- Occupations: Journalist and author
- Notable work: Kiss Me First (2013)
- Partner: Chris Atkins
- Mother: Deborah Moggach
- Awards: Portsmouth First Fiction Award

= Lottie Moggach =

English journalist and author

Lottie Moggach is an English journalist and author. Her mother is the author Deborah Moggach.

==Career==
Her debut novel, Kiss Me First, was published in 2013. It is about Leila, a woman who is obsessed with computers, who helps a woman called Tess disappear without anyone realising by taking over Tess's email and social media accounts. It won the Portsmouth First Fiction Award and was shortlisted for the Guardian First Book Award and the Specsavers National Book Awards. The book was adapted into a television series.

In 2017, she published her second novel Under the Sun. It is set in 2008 and centres on Anna, who has moved from London to Southern Spain with her partner, Michael. The story focuses on what happens after he leaves her suddenly. While it begins as a love story, it turns into something more political and focuses on topics such as displacement and institutional racism.

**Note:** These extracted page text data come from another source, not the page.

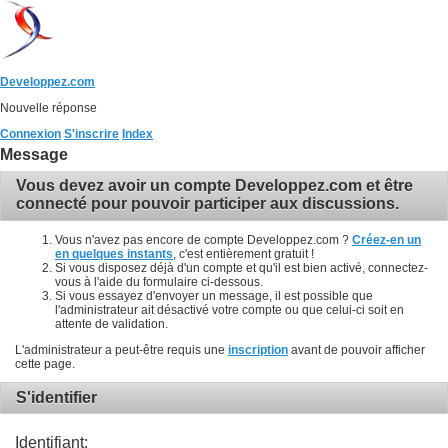
Developpez.com
Nouvelle réponse
Connexion
S'inscrire
Index
Message
Vous devez avoir un compte Developpez.com et être
connecté pour pouvoir participer aux discussions.
Vous n'avez pas encore de compte Developpez.com ?
Créez-en un
en quelques instants
, c'est entièrement gratuit !
Si vous disposez déjà d'un compte et qu'il est bien activé, connectez-
vous à l'aide du formulaire ci-dessous.
Si vous essayez d'envoyer un message, il est possible que
l'administrateur ait désactivé votre compte ou que celui-ci soit en
attente de validation.
L'administrateur a peut-être requis une
inscription
avant de pouvoir afficher
cette page.
S'identifier
Identifiant:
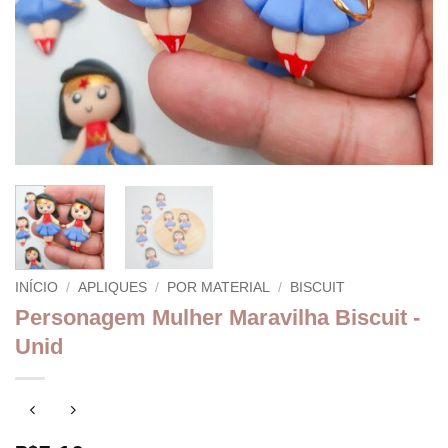
INÍCIO
/
APLIQUES
/
POR MATERIAL
/
BISCUIT
Personagem Mulher Maravilha Biscuit -
Unid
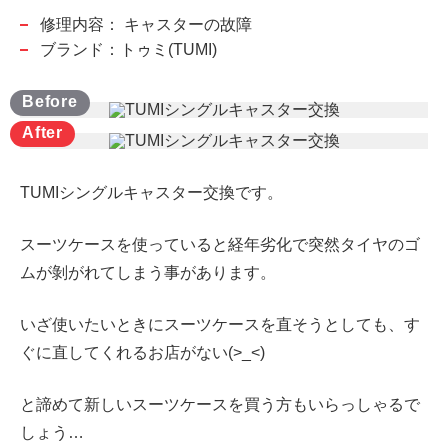
修理内容：
キャスターの故障
ブランド：トゥミ(TUMI)
TUMIシングルキャスター交換です。
スーツケースを使っていると経年劣化で突然タイヤのゴ
ムが剝がれてしまう事があります。
いざ使いたいときにスーツケースを直そうとしても、す
ぐに直してくれるお店がない(>_<)
と諦めて新しいスーツケースを買う方もいらっしゃるで
しょう…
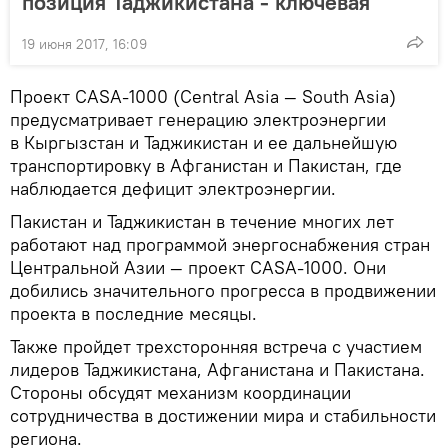
позиция Таджикистана - ключевая
19 июня 2017, 16:09
Проект CASA-1000 (Central Asia — South Asia)
предусматривает генерацию электроэнергии
в Кыргызстан и Таджикистан и ее дальнейшую
транспортировку в Афганистан и Пакистан, где
наблюдается дефицит электроэнергии.
Пакистан и Таджикистан в течение многих лет
работают над программой энергоснабжения стран
Центральной Азии — проект CASA-1000. Они
добились значительного прогресса в продвижении
проекта в последние месяцы.
Также пройдет трехсторонняя встреча с участием
лидеров Таджикистана, Афганистана и Пакистана.
Стороны обсудят механизм координации
сотрудничества в достижении мира и стабильности
региона.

Moggach's third novel, Brixton Hill, was published in 2020. It focuses on Rob, a prisoner coming to the end of his sentence in an open prison who is allowed to work in a charity shop where he meets a woman called Steph.

Moggach's fourth novel, Mrs Pearcey, was published in 2026 by Phoenix. It was inspired by the true story of the murders committed by Mary Peachey. which she discussed on the BBC Radio 4 programme Start the Week.

Her work as a journalist has appeared in The Times, Financial Times, Time Out, Elle, and GQ.

==Personal life==
She is the daughter of author Deborah Moggach. Lottie was in a relationship with Chris Atkins; the pair remain close and have one son.